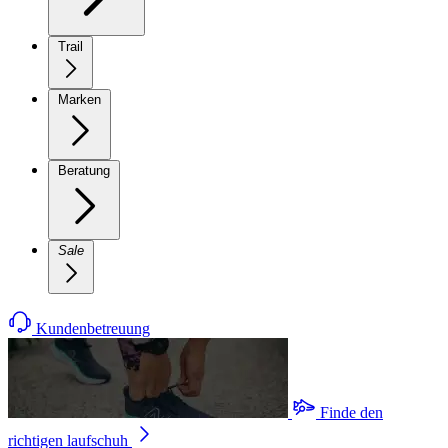
Trail
Marken
Beratung
Sale
Kundenbetreuung
Finde den
richtigen laufschuh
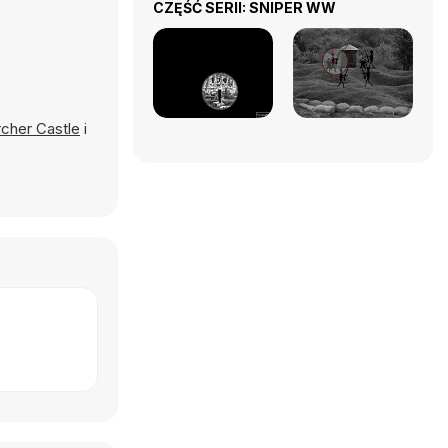
CZĘŚĆ SERII: SNIPER WW
cher Castle
i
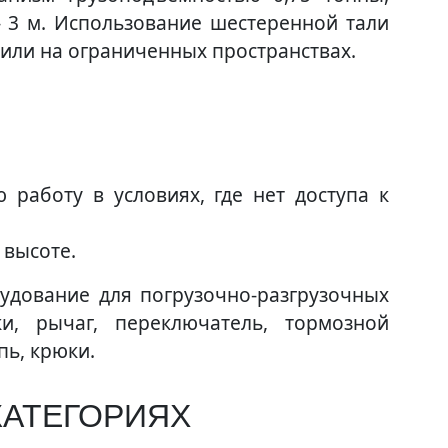
3 м. Использование шестеренной тали
 или на ограниченных пространствах.
 работу в условиях, где нет доступа к
 высоте.
удование для погрузочно-разгрузочных
и, рычаг, переключатель, тормозной
пь, крюки.
КАТЕГОРИЯХ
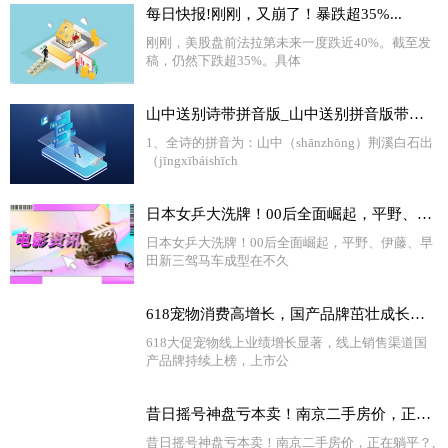
每日快报!刚刚，又崩了！暴跌超35%...
刚刚，美股盘前法拉第未来一度跌近40%。截至发
稿，仍然下跌超35%。具体
山中送别诗带拼音版_山中送别拼音版带拼音 天天新要闻
1、全诗的拼音为：山中（shānzhōng）荆溪白石出
（jīngxībáishīch
日本女乒大洗牌！00后全面崛起，平野、伊藤、早田新三驾马车成型
日本女乒大洗牌！00后全面崛起，平野、伊藤、早
田新三驾马车成型在不久
618宠物消费高增长，国产品牌茁壮成长中|全球新资讯
618大促宠物线上业绩增长显著，线上销售渠道国
产品牌持续上榜，上市公
昔日摇号神盘亏本卖！南京二手房价，正在躺平？-当前快报
昔日摇号神盘亏本卖！南京二手房价，正在躺平？,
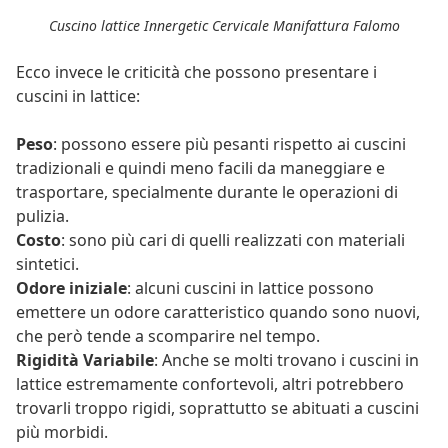
Cuscino lattice Innergetic Cervicale Manifattura Falomo
Ecco invece le criticità che possono presentare i
cuscini in lattice:
Peso
: possono essere più pesanti rispetto ai cuscini
tradizionali e quindi meno facili da maneggiare e
trasportare, specialmente durante le operazioni di
pulizia.
Costo
: sono più cari di quelli realizzati con materiali
sintetici.
Odore iniziale
: alcuni cuscini in lattice possono
emettere un odore caratteristico quando sono nuovi,
che però tende a scomparire nel tempo.
Rigidità Variabile
: Anche se molti trovano i cuscini in
lattice estremamente confortevoli, altri potrebbero
trovarli troppo rigidi, soprattutto se abituati a cuscini
più morbidi.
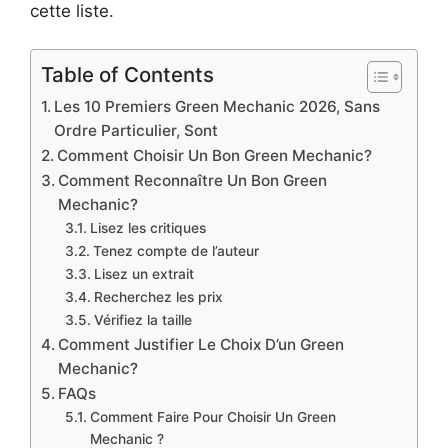
cette liste.
Table of Contents
Les 10 Premiers Green Mechanic 2026, Sans
Ordre Particulier, Sont
Comment Choisir Un Bon Green Mechanic?
Comment Reconnaître Un Bon Green
Mechanic?
Lisez les critiques
Tenez compte de l’auteur
Lisez un extrait
Recherchez les prix
Vérifiez la taille
Comment Justifier Le Choix D’un Green
Mechanic?
FAQs
Comment Faire Pour Choisir Un Green
Mechanic ?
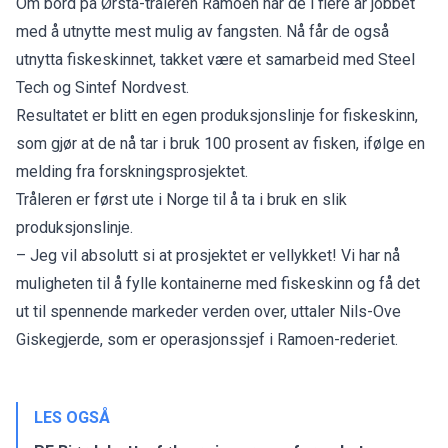
Om bord på Ørsta-tråleren Ramoen har de i flere år jobbet
med å utnytte mest mulig av fangsten. Nå får de også
utnytta fiskeskinnet, takket være et samarbeid med
Steel
Tech
og Sintef Nordvest.
Resultatet er blitt en egen produksjonslinje for fiskeskinn,
som gjør at de nå tar i bruk 100 prosent av fisken, ifølge en
melding fra forskningsprosjektet.
Tråleren er først ute i Norge til å ta i bruk en slik
produksjonslinje.
– Jeg vil absolutt si at prosjektet er vellykket! Vi har nå
muligheten til å fylle kontainerne med fiskeskinn og få det
ut til spennende markeder verden over, uttaler Nils-Ove
Giskegjerde, som er operasjonssjef i Ramoen-rederiet.
LES OGSÅ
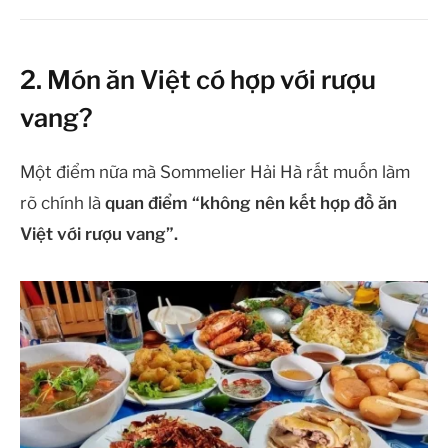
2. Món ăn Việt có hợp với rượu
vang?
Một điểm nữa mà Sommelier Hải Hà rất muốn làm
rõ chính là
quan điểm “không nên kết hợp đồ ăn
Việt với rượu vang”.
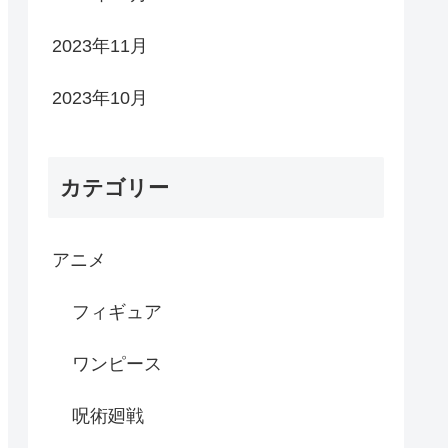
2023年11月
2023年10月
カテゴリー
アニメ
フィギュア
ワンピース
呪術廻戦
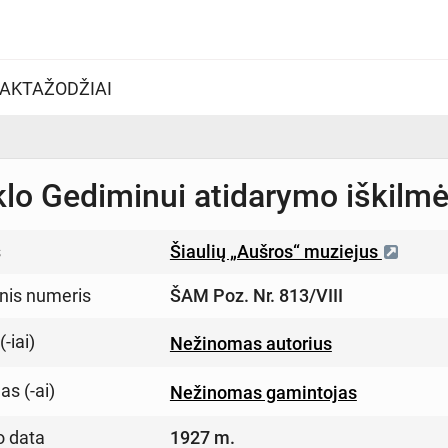
AKTAŽODŽIAI
lo Gediminui atidarymo iškilmė
s
Šiaulių „Aušros“ muziejus
inis numeris
ŠAM Poz. Nr. 813/VIII
-iai)
Nežinomas autorius
s (-ai)
Nežinomas gamintojas
o data
1927 m.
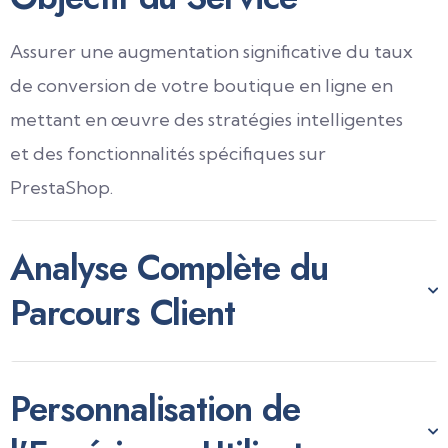
Assurer une augmentation significative du taux
de conversion de votre boutique en ligne en
mettant en œuvre des stratégies intelligentes
et des fonctionnalités spécifiques sur
PrestaShop.
Analyse Complète du
Parcours Client
Personnalisation de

## About this task:
Transcribe every line from the records above without alteration, and leave out the images.

## Answer to the problem:
Trail
Marken
Beratung
Sale
Kundenbetreuung
Finde den
richtigen laufschuh
CZĘŚĆ SERII: SNIPER WW
cher Castle
i
3 м. Использование шестеренной тали
 или на ограниченных пространствах.
 работу в условиях, где нет доступа к
 высоте.
удование для погрузочно-разгрузочных
и, рычаг, переключатель, тормозной
пь, крюки.
КАТЕГОРИЯХ
每日快报!刚刚，又崩了！暴跌超35%...
刚刚，美股盘前法拉第未来一度跌近40%。截至发
稿，仍然下跌超35%。具体
山中送别诗带拼音版_山中送别拼音版带拼音 天天新要闻
1、全诗的拼音为：山中（shānzhōng）荆溪白石出
（jīngxībáishīch
日本女乒大洗牌！00后全面崛起，平野、伊藤、早田新三驾马车成型
日本女乒大洗牌！00后全面崛起，平野、伊藤、早
田新三驾马车成型在不久
618宠物消费高增长，国产品牌茁壮成长中|全球新资讯
618大促宠物线上业绩增长显著，线上销售渠道国
产品牌持续上榜，上市公
昔日摇号神盘亏本卖！南京二手房价，正在躺平？-当前快报
昔日摇号神盘亏本卖！南京二手房价，正在躺平？,
Cuscino lattice Innergetic Cervicale Manifattura Falomo
Ecco invece le criticità che possono presentare i
cuscini in lattice:
Peso
: possono essere più pesanti rispetto ai cuscini
tradizionali e quindi meno facili da maneggiare e
trasportare, specialmente durante le operazioni di
pulizia.
Costo
: sono più cari di quelli realizzati con materiali
sintetici.
Odore iniziale
: alcuni cuscini in lattice possono
emettere un odore caratteristico quando sono nuovi,
che però tende a scomparire nel tempo.
Rigidità Variabile
: Anche se molti trovano i cuscini in
lattice estremamente confortevoli, altri potrebbero
trovarli troppo rigidi, soprattutto se abituati a cuscini
più morbidi.
cette liste.
Table of Contents
Les 10 Premiers Green Mechanic 2026, Sans
Ordre Particulier, Sont
Comment Choisir Un Bon Green Mechanic?
Comment Reconnaître Un Bon Green
Mechanic?
Lisez les critiques
Tenez compte de l’auteur
Lisez un extrait
Recherchez les prix
Vérifiez la taille
Comment Justifier Le Choix D’un Green
Mechanic?
FAQs
Comment Faire Pour Choisir Un Green
Mechanic ?
Om bord på Ørsta-tråleren Ramoen har de i flere år jobbet
med å utnytte mest mulig av fangsten. Nå får de også
utnytta fiskeskinnet, takket være et samarbeid med
Steel
Tech
og Sintef Nordvest.
Resultatet er blitt en egen produksjonslinje for fiskeskinn,
som gjør at de nå tar i bruk 100 prosent av fisken, ifølge en
melding fra forskningsprosjektet.
Tråleren er først ute i Norge til å ta i bruk en slik
produksjonslinje.
– Jeg vil absolutt si at prosjektet er vellykket! Vi har nå
muligheten til å fylle kontainerne med fiskeskinn og få det
ut til spennende markeder verden over, uttaler Nils-Ove
Giskegjerde, som er operasjonssjef i Ramoen-rederiet.
LES OGSÅ
2. Món ăn Việt có hợp với rượu
vang?
Một điểm nữa mà Sommelier Hải Hà rất muốn làm
rõ chính là
quan điểm “không nên kết hợp đồ ăn
Việt với rượu vang”.
2023年11月
2023年10月
カテゴリー
アニメ
フィギュア
ワンピース
呪術廻戦
AKTAŽODŽIAI
lo Gediminui atidarymo iškilmė
s
Šiaulių „Aušros“ muziejus
inis numeris
ŠAM Poz. Nr. 813/VIII
-iai)
Nežinomas autorius
s (-ai)
Nežinomas gamintojas
o data
1927 m.
Assurer une augmentation significative du taux
de conversion de votre boutique en ligne en
mettant en œuvre des stratégies intelligentes
et des fonctionnalités spécifiques sur
PrestaShop.
Analyse Complète du
Parcours Client
Personnalisation de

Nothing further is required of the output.